Assigned task: A faithful copy of the data below is required, leaving out every picture.

•••••

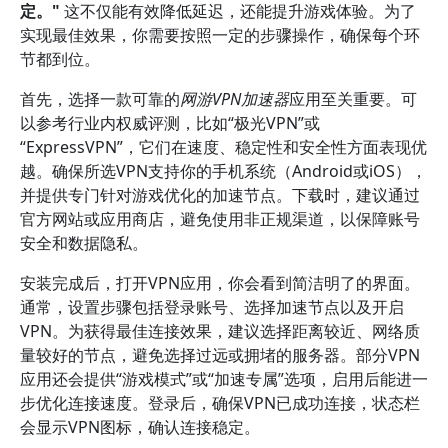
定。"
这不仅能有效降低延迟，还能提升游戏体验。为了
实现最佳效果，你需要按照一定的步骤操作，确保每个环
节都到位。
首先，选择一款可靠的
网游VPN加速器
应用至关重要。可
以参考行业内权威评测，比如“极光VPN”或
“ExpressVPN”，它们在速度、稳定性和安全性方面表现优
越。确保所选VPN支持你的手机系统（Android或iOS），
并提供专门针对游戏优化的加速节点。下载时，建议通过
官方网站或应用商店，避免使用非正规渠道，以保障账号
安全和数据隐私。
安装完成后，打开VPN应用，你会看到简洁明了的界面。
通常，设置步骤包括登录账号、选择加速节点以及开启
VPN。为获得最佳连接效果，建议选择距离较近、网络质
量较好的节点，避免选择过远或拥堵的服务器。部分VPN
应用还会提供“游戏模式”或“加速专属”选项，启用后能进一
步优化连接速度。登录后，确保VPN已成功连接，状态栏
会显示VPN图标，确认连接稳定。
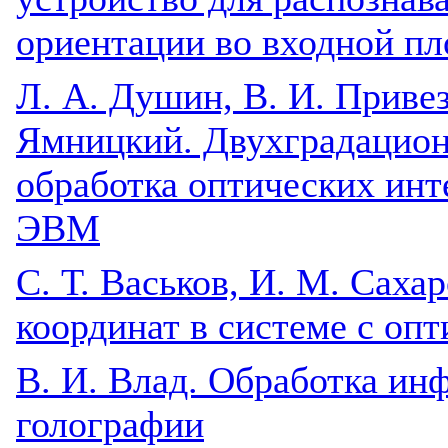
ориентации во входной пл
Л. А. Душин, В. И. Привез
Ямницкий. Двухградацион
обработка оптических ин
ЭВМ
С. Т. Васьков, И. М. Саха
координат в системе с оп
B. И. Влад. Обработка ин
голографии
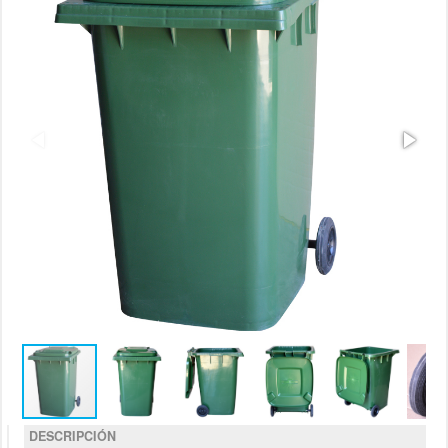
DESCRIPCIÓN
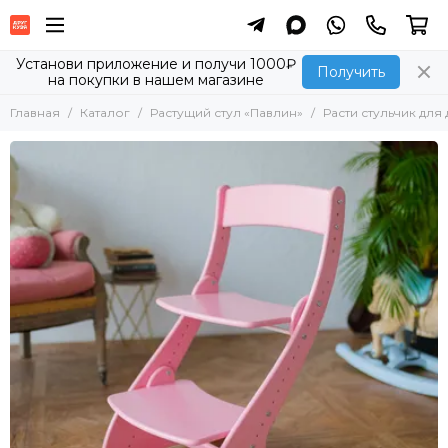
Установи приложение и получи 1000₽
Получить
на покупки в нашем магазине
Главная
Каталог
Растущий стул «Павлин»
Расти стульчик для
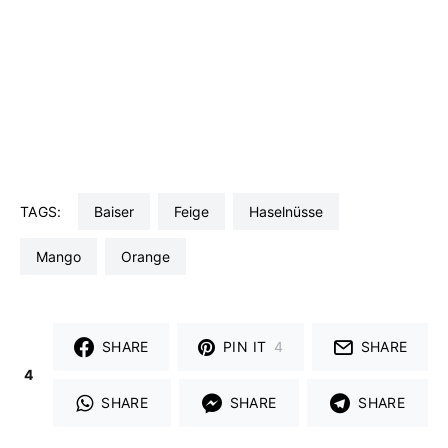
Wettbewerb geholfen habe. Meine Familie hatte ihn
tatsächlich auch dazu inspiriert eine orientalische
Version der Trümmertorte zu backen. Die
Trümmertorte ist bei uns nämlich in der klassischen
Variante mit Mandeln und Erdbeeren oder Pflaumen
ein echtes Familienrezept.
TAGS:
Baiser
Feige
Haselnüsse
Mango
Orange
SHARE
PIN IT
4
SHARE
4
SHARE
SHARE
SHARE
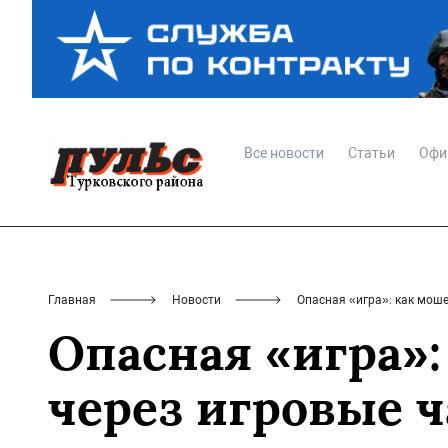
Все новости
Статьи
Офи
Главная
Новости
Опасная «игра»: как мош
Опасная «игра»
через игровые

•••••

Solved problem:
定。"
这不仅能有效降低延迟，还能提升游戏体验。为了
实现最佳效果，你需要按照一定的步骤操作，确保每个环
节都到位。
首先，选择一款可靠的
网游VPN加速器
应用至关重要。可
以参考行业内权威评测，比如“极光VPN”或
“ExpressVPN”，它们在速度、稳定性和安全性方面表现优
越。确保所选VPN支持你的手机系统（Android或iOS），
并提供专门针对游戏优化的加速节点。下载时，建议通过
官方网站或应用商店，避免使用非正规渠道，以保障账号
安全和数据隐私。
安装完成后，打开VPN应用，你会看到简洁明了的界面。
通常，设置步骤包括登录账号、选择加速节点以及开启
VPN。为获得最佳连接效果，建议选择距离较近、网络质
量较好的节点，避免选择过远或拥堵的服务器。部分VPN
应用还会提供“游戏模式”或“加速专属”选项，启用后能进一
步优化连接速度。登录后，确保VPN已成功连接，状态栏
会显示VPN图标，确认连接稳定。
ориентации во входной пл
Л. А. Душин, В. И. Привез
Ямницкий. Двухградацион
обработка оптических ин
ЭВМ
С. Т. Васьков, И. М. Саха
координат в системе с оп
B. И. Влад. Обработка ин
голографии
DESCRIPCIÓN
Установи приложение и получи 1000₽
Получить
на покупки в нашем магазине
Главная
Каталог
Растущий стул «Павлин»
Расти стульчик для
Wettbewerb geholfen habe. Meine Familie hatte ihn
tatsächlich auch dazu inspiriert eine orientalische
Version der Trümmertorte zu backen. Die
Trümmertorte ist bei uns nämlich in der klassischen
Variante mit Mandeln und Erdbeeren oder Pflaumen
ein echtes Familienrezept.
TAGS:
Baiser
Feige
Haselnüsse
Mango
Orange
SHARE
PIN IT
4
SHARE
4
SHARE
SHARE
SHARE
Все новости
Статьи
Офи
Главная
Новости
Опасная «игра»: как мош
Опасная «игра»
через игровые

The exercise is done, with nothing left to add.